My window frames a filigree masterpiece
of lilli-pilli pollen buds and scribbling eucalypts.
I watch a bulbous spider
beige as paper-bark, build her web
busily embroidering
a white St Andrew’s Cross
oblivious to the beauty of all she is.
She tats a delicate network of interconnections
weaving no frills.
She spins beyond entanglement
labouring to create a nest for new life
while lacing, with precise obsessive care
a jewelled snare.
In circular creation, beginnings are ends.
Her life-&-death work
is designed to attract innocence that strays.

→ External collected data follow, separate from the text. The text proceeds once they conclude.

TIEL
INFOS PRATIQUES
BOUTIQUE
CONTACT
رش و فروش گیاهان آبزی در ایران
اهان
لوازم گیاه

This dull gun-metal day, beside a dry
leaf-curl mysteriously spinning
in no breeze, on a single invisible
thread, she sits and waits.
Bright yellow stripes across her back
warn the wary she’s there.
Her four pairs of long legs
have become the white diagonal
preparing to pounce and wrap
the future in a shroud of silk.
She knows the fate of prey.
And as she waits under a veiled sun, poised
at the centre of her mythology
her abdomen grows.
She knows her children will be fed.
Ready to kill or burst
with life, she glows.

###

John Wright was born in Cheshire, England 1950. Visits to County Mayo, Ireland in childhood left lasting impressions as did weekend work on a farm in Cheshire. Arriving in Australia in 1969, he worked as a psychiatric nurse and received the NSW Premier’s Award for 40 years Meritorious Service. His poems have been published since the 1980s. Now retired, he lives with his family near Gosford on the Central Coast of NSW. His current book, CHESHIRE BORN
was published in 2011 by Balboa Press.